O Largo da Venda ou Venda do Grave foi o nome dado a este local porque nele existiu um senhor cujo apelido era Grave. Tinha esse senhor uma lojinha que se chamava também Venda; iam então as pessoas comprar o que precisavam à Venda do Grave.
A nossa terra atravessada pela estrada principal, do outro lado ficava Moitas, havendo naquela zona muito arvoredo e matagal, onde sobressaiam em abundância os matos chamados Moitas. Juntando harmoniosamente os dois pólos, assim ficou construído o nome de Moitas Venda. No largo da capela em primeiro plano destacamos a Capela da nossa Senhora da Conceição, datada de 1798. Cheia de preciosa história de culto através dos tempos, ela sempre nos propõe a cada momento a sua grande nobreza e dignidade e sentimos por ela a maior estima e carinho. Foram ali incutidas na nossa gente muitas horas de catequese, todos os actos de culto que imprimiram os nossos sentimentos morais e religiosos mais dignos.
Tem nela sepultados muitos corpos que no final da vida desceram à terra antes de haver cemitério. No campanário o sino sempre tocou para as missas, repique de festas, casamentos, baptizados, funerais, e alertou para logos ou outras emergências do nosso povo que sempre se socorreu mutuamente.
Ao toque arrebatado do sino toda a população corria para o local do sinistro para ajudar atá à exaustão. O Largo da Venda foi palco de muitas festas através dos tempos. A quermesse e o bufete abrigados do sol com as ramagens de eucalipto salpicadas de balões e festão de papel, bem como todo o arraial e algumas ruas eram perfumadas com o desinfeccioso cheiro daquela árvore saudável.

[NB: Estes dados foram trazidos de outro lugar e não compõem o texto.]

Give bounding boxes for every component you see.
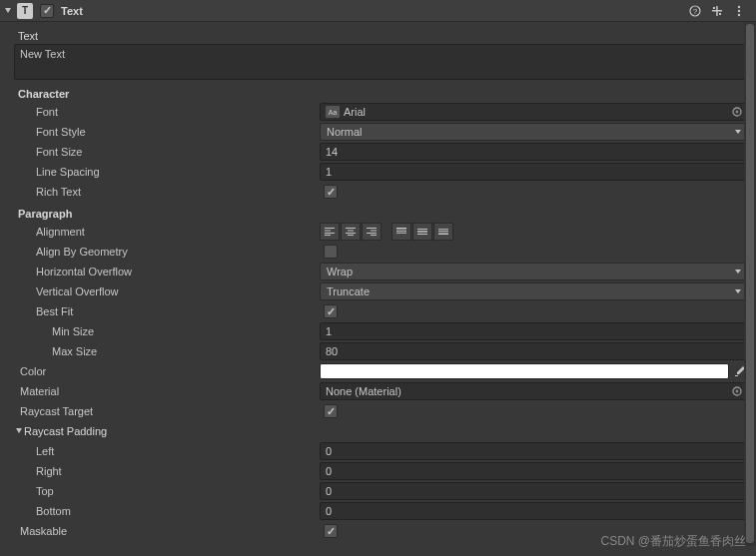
best-fit-checkbox[interactable]: [324, 304, 338, 318]
chevron-down-icon: [733, 129, 743, 135]
scrollbar[interactable]: [744, 22, 756, 546]
svg-rect-14: [325, 235, 331, 236]
v-overflow-dropdown[interactable]: Truncate: [320, 282, 748, 300]
material-label: Material: [14, 385, 320, 397]
chevron-down-icon: [733, 269, 743, 275]
svg-rect-32: [735, 375, 738, 376]
maskable-checkbox[interactable]: [324, 524, 338, 538]
padding-top-input[interactable]: [320, 482, 748, 500]
v-overflow-label: Vertical Overflow: [14, 285, 320, 297]
svg-rect-11: [325, 228, 335, 229]
svg-rect-25: [396, 233, 406, 234]
svg-rect-20: [371, 231, 377, 232]
component-enable-checkbox[interactable]: [40, 4, 54, 18]
h-overflow-label: Horizontal Overflow: [14, 266, 320, 278]
chevron-down-icon: [733, 288, 743, 294]
svg-rect-18: [348, 235, 354, 236]
svg-rect-23: [396, 228, 406, 230]
font-field[interactable]: Aa Arial: [320, 103, 748, 121]
watermark: CSDN @番茄炒蛋鱼香肉丝: [600, 533, 746, 550]
scrollbar-thumb[interactable]: [746, 24, 754, 543]
svg-rect-19: [367, 228, 377, 229]
padding-bottom-label: Bottom: [14, 505, 320, 517]
padding-left-label: Left: [14, 445, 320, 457]
svg-point-10: [736, 111, 739, 114]
padding-right-input[interactable]: [320, 462, 748, 480]
min-size-label: Min Size: [14, 325, 320, 337]
svg-rect-5: [719, 13, 721, 15]
line-spacing-label: Line Spacing: [14, 166, 320, 178]
svg-rect-12: [325, 231, 331, 232]
font-size-input[interactable]: [320, 143, 748, 161]
svg-point-7: [738, 9, 740, 11]
padding-left-input[interactable]: [320, 442, 748, 460]
font-value: Arial: [344, 106, 730, 118]
text-input[interactable]: New Text: [14, 44, 748, 80]
best-fit-label: Best Fit: [14, 305, 320, 317]
align-bottom-button[interactable]: [433, 223, 453, 241]
component-foldout[interactable]: [2, 5, 14, 17]
h-overflow-dropdown[interactable]: Wrap: [320, 263, 748, 280]
font-style-label: Font Style: [14, 126, 320, 138]
rich-text-checkbox[interactable]: [324, 185, 338, 199]
align-center-button[interactable]: [341, 223, 361, 241]
raycast-padding-foldout[interactable]: [14, 427, 24, 435]
max-size-input[interactable]: [320, 342, 748, 360]
svg-rect-16: [348, 231, 354, 232]
svg-point-6: [738, 5, 740, 7]
rich-text-label: Rich Text: [14, 186, 320, 198]
horizontal-align-group: [320, 223, 381, 241]
min-size-input[interactable]: [320, 322, 748, 340]
svg-rect-26: [417, 229, 427, 230]
raycast-target-checkbox[interactable]: [324, 404, 338, 418]
padding-right-label: Right: [14, 465, 320, 477]
font-picker-icon[interactable]: [730, 105, 744, 119]
svg-rect-15: [346, 228, 356, 229]
align-geometry-checkbox[interactable]: [324, 245, 338, 259]
material-picker-icon[interactable]: [730, 384, 744, 398]
svg-rect-30: [438, 231, 448, 232]
color-field[interactable]: [320, 363, 729, 379]
font-style-dropdown[interactable]: Normal: [320, 123, 748, 141]
component-header: T Text ?: [0, 0, 756, 22]
component-type-icon: T: [17, 3, 33, 19]
font-label: Font: [14, 106, 320, 118]
svg-rect-22: [371, 235, 377, 236]
raycast-padding-label: Raycast Padding: [24, 425, 107, 437]
padding-bottom-input[interactable]: [320, 502, 748, 520]
align-top-button[interactable]: [391, 223, 411, 241]
align-left-button[interactable]: [320, 223, 340, 241]
color-label: Color: [14, 365, 320, 377]
menu-icon[interactable]: [731, 3, 747, 19]
padding-top-label: Top: [14, 485, 320, 497]
svg-rect-31: [438, 234, 448, 236]
svg-rect-27: [417, 231, 427, 233]
raycast-target-label: Raycast Target: [14, 405, 320, 417]
svg-rect-17: [346, 233, 356, 234]
svg-rect-4: [713, 7, 715, 9]
character-header: Character: [18, 88, 748, 100]
text-label: Text: [18, 30, 748, 42]
paragraph-header: Paragraph: [18, 208, 748, 220]
vertical-align-group: [391, 223, 453, 241]
maskable-label: Maskable: [14, 525, 320, 537]
component-body: Text New Text Character Font Aa Arial Fo…: [0, 22, 756, 545]
alignment-label: Alignment: [14, 226, 320, 238]
align-right-button[interactable]: [362, 223, 381, 241]
svg-rect-28: [417, 234, 427, 235]
svg-rect-29: [438, 229, 448, 230]
svg-rect-24: [396, 231, 406, 232]
svg-text:?: ?: [693, 7, 698, 16]
help-icon[interactable]: ?: [687, 3, 703, 19]
line-spacing-input[interactable]: [320, 163, 748, 181]
svg-rect-3: [716, 6, 718, 16]
align-middle-button[interactable]: [412, 223, 432, 241]
svg-rect-13: [325, 233, 335, 234]
svg-rect-21: [367, 233, 377, 234]
text-component: T Text ? Text New Text Character Font Aa…: [0, 0, 756, 551]
material-field[interactable]: None (Material): [320, 382, 748, 400]
preset-icon[interactable]: [709, 3, 725, 19]
font-type-icon: Aa: [326, 106, 340, 118]
svg-point-34: [736, 390, 739, 393]
svg-point-8: [738, 13, 740, 15]
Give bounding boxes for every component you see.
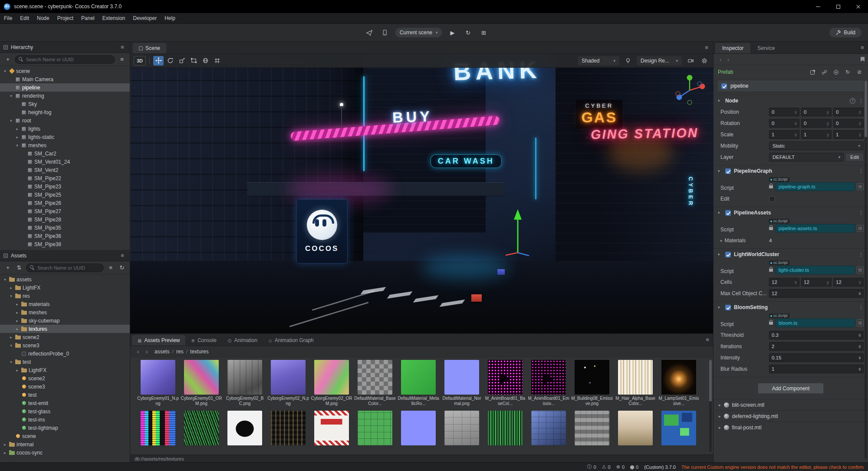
assets-list-mode-icon[interactable]: ≡	[106, 263, 115, 272]
select-asset-icon[interactable]	[857, 225, 864, 232]
assets-item-test[interactable]: test	[0, 391, 130, 399]
hierarchy-item-scene[interactable]: ▾scene	[0, 67, 130, 75]
asset-thumb-cyborgenemy02-n-png[interactable]: CyborgEnemy02_N.png	[266, 360, 310, 406]
asset-thumb[interactable]	[266, 411, 310, 445]
breadcrumb-textures[interactable]: textures	[190, 349, 209, 355]
select-asset-icon[interactable]	[857, 183, 864, 190]
section-menu-icon[interactable]: ⋮	[858, 210, 864, 216]
forward-button[interactable]: ›	[143, 348, 150, 355]
info-count[interactable]: ⓘ0	[587, 464, 596, 470]
assets-item-sky-cubemap[interactable]: ▸sky-cubemap	[0, 316, 130, 325]
move-tool[interactable]	[153, 56, 164, 66]
hierarchy-item-root[interactable]: ▾root	[0, 116, 130, 125]
hierarchy-item-sm-pipe22[interactable]: SM_Pipe22	[0, 174, 130, 182]
hierarchy-item-rendering[interactable]: ▾rendering	[0, 92, 130, 100]
vector-field-x[interactable]: 1x	[769, 130, 799, 139]
vector-field-z[interactable]: 1z	[833, 130, 864, 139]
rect-tool[interactable]	[188, 56, 199, 66]
hierarchy-item-sm-pipe23[interactable]: SM_Pipe23	[0, 182, 130, 191]
menu-edit[interactable]: Edit	[16, 13, 33, 23]
assets-item-meshes[interactable]: ▸meshes	[0, 308, 130, 316]
preview-send-icon[interactable]	[364, 27, 375, 38]
asset-thumb-defaultmaterial-basecolor[interactable]: DefaultMaterial_BaseColor...	[353, 360, 397, 406]
assets-item-test-lightmap[interactable]: test-lightmap	[0, 424, 130, 432]
expand-arrow-icon[interactable]: ▾	[3, 69, 7, 73]
asset-thumb-m-building08-emissive-png[interactable]: M_Building08_Emissive.png	[570, 360, 614, 406]
expand-arrow-icon[interactable]: ▸	[15, 368, 20, 372]
asset-thumb-cyborgenemy01-orm-png[interactable]: CyborgEnemy01_ORM.png	[180, 360, 223, 406]
pin-icon[interactable]	[861, 57, 865, 62]
camera-icon[interactable]	[685, 56, 696, 66]
vector-field-y[interactable]: 0y	[801, 108, 832, 116]
expand-arrow-icon[interactable]: ▾	[9, 94, 13, 98]
warning-count[interactable]: ⚠0	[602, 464, 611, 470]
edit-layer-button[interactable]: Edit	[845, 153, 864, 161]
menu-panel[interactable]: Panel	[77, 13, 99, 23]
snap-tool[interactable]	[212, 56, 222, 66]
script-asset-field[interactable]: bloom.ts	[776, 319, 855, 327]
hierarchy-item-sm-vent01-24[interactable]: SM_Vent01_24	[0, 158, 130, 166]
shading-mode-select[interactable]: Shaded ▾	[578, 56, 619, 66]
inspector-menu-icon[interactable]: ≡	[858, 44, 866, 51]
asset-thumb[interactable]	[397, 411, 440, 445]
world-space-tool[interactable]	[200, 56, 210, 66]
dropdown-layer[interactable]: DEFAULT▾	[769, 153, 844, 161]
dropdown-mobility[interactable]: Static▾	[769, 142, 864, 150]
camera-preset-select[interactable]: Design Re... ▾	[637, 56, 682, 66]
hierarchy-item-sm-pipe38[interactable]: SM_Pipe38	[0, 240, 130, 248]
vector-field-z[interactable]: 0z	[833, 108, 864, 116]
hierarchy-item-sm-pipe27[interactable]: SM_Pipe27	[0, 207, 130, 215]
asset-thumb[interactable]	[136, 411, 180, 445]
hierarchy-search-input[interactable]	[26, 57, 111, 62]
device-select-icon[interactable]	[379, 27, 391, 38]
assets-item-res[interactable]: ▾res	[0, 292, 130, 300]
stepper-icon[interactable]	[858, 344, 861, 349]
node-active-checkbox[interactable]	[721, 83, 727, 89]
component-enabled-checkbox[interactable]	[725, 210, 731, 216]
scrollbar-thumb[interactable]	[709, 360, 712, 402]
asset-thumb-m-animboard01-basecol[interactable]: ▶M_AnimBoard01_BaseCol...	[483, 360, 527, 406]
expand-arrow-icon[interactable]: ▸	[3, 451, 7, 455]
vector-field-y[interactable]: 1y	[801, 130, 832, 139]
expand-arrow-icon[interactable]: ▸	[15, 310, 20, 315]
open-prefab-icon[interactable]	[808, 68, 817, 76]
hierarchy-search[interactable]	[15, 55, 115, 64]
close-button[interactable]	[848, 0, 868, 13]
number-field-iterations[interactable]: 2	[769, 342, 864, 351]
expand-arrow-icon[interactable]: ▾	[9, 294, 13, 298]
menu-help[interactable]: Help	[161, 13, 179, 23]
hierarchy-item-sm-pipe26[interactable]: SM_Pipe26	[0, 199, 130, 207]
select-asset-icon[interactable]	[857, 319, 864, 326]
asset-thumb-cyborgenemy01-n-png[interactable]: CyborgEnemy01_N.png	[136, 360, 180, 406]
light-toggle-icon[interactable]	[623, 56, 633, 66]
vector-field-x[interactable]: 0x	[769, 108, 799, 116]
maximize-button[interactable]	[828, 0, 848, 13]
notification-bell[interactable]: 0	[630, 464, 638, 470]
assets-item-materials[interactable]: ▸materials	[0, 300, 130, 308]
tab-console[interactable]: ≣Console	[185, 335, 222, 346]
inspector-back-icon[interactable]: ‹	[717, 56, 724, 63]
gear-icon[interactable]	[699, 56, 710, 66]
assets-item-textures[interactable]: ▸textures	[0, 325, 130, 333]
refresh-button[interactable]: ↻	[463, 27, 474, 38]
stepper-icon[interactable]	[858, 291, 861, 296]
asset-thumb-m-animboard01-emissiv[interactable]: ▶M_AnimBoard01_Emissiv...	[527, 360, 570, 406]
hierarchy-item-main-camera[interactable]: Main Camera	[0, 75, 130, 83]
script-asset-field[interactable]: pipeline-assets.ts	[776, 224, 855, 233]
asset-thumb-cyborgenemy02-orm-png[interactable]: CyborgEnemy02_ORM.png	[310, 360, 353, 406]
collapse-arrow-icon[interactable]: ▾	[718, 305, 722, 310]
add-component-button[interactable]: Add Component	[758, 383, 824, 394]
tab-scene[interactable]: Scene	[133, 43, 166, 53]
3d-mode-button[interactable]: 3D	[134, 56, 146, 66]
scene-select[interactable]: Current scene ▾	[395, 27, 443, 38]
section-menu-icon[interactable]: ⋮	[858, 168, 864, 174]
assets-item-lightfx[interactable]: ▸LightFX	[0, 283, 130, 292]
script-asset-field[interactable]: light-cluster.ts	[776, 266, 855, 274]
assets-item-scene3[interactable]: scene3	[0, 382, 130, 391]
assets-item-scene2[interactable]: ▸scene2	[0, 333, 130, 341]
back-button[interactable]: ‹	[135, 348, 141, 355]
expand-arrow-icon[interactable]: ▸	[15, 302, 20, 306]
assets-item-test-glass[interactable]: test-glass	[0, 407, 130, 415]
section-menu-icon[interactable]: ⋮	[858, 251, 864, 257]
asset-thumb-m-hair-alpha-basecolor[interactable]: M_Hair_Alpha_BaseColor...	[614, 360, 657, 406]
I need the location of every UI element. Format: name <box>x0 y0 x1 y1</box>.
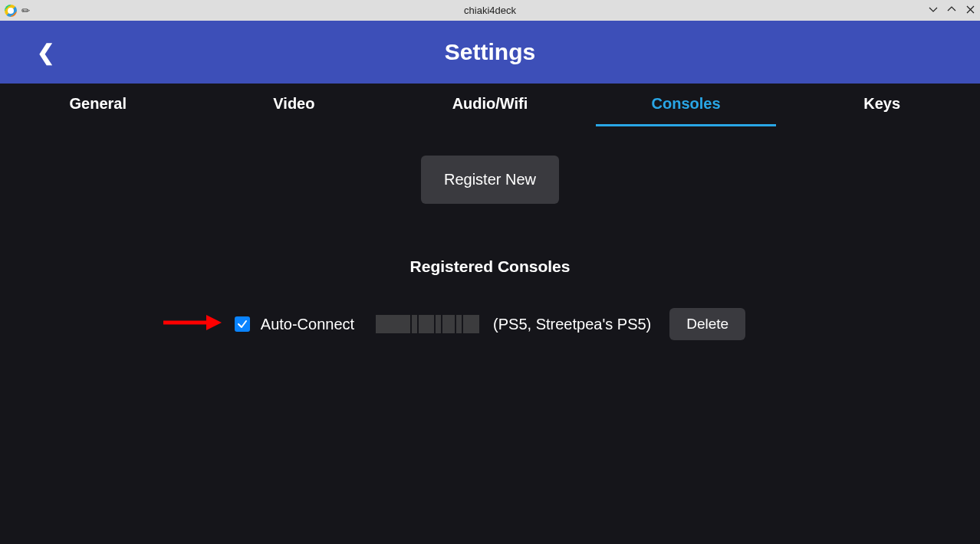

Todo o ambiente convidava ao convívio são e comunicativo. Moitas Venda ria com o bater no caldeiro de lata amorcegado que rematava a melhor oferta pelas prendas. Relembramos a actuação da orquestra típica Escalabitana nos anos cinquenta. O rancho Tamar da Nazaré, o artista Artur Ribeiro com a canção das "Sete Saias", a Maria do Espírito Santo cantando "Saudade Vai-te Embora". Luís Piçarra com "a Carrinha Alentejana" e outros.
Ambiente Festivo

As cavalhadas mesmo ali no meio do largo foram sempre muito divertidas e participadas. Perdem-se na memória o sem número de tantas outras variedades englobadas nas nossas festas. O conteúdo da nossa feira de ano. cujo fundador foi Américo Silva ao lado de José Jesuíno e outros do ano de 1942 é um nunca mais acabar de recordações. Desde os rebanhos de gado que salpicavam de manchas escuras bem juntinhas, o Cabeço da Eira. deram grande rentabilidade naquela área de negócio, bem como os animais de raça suína.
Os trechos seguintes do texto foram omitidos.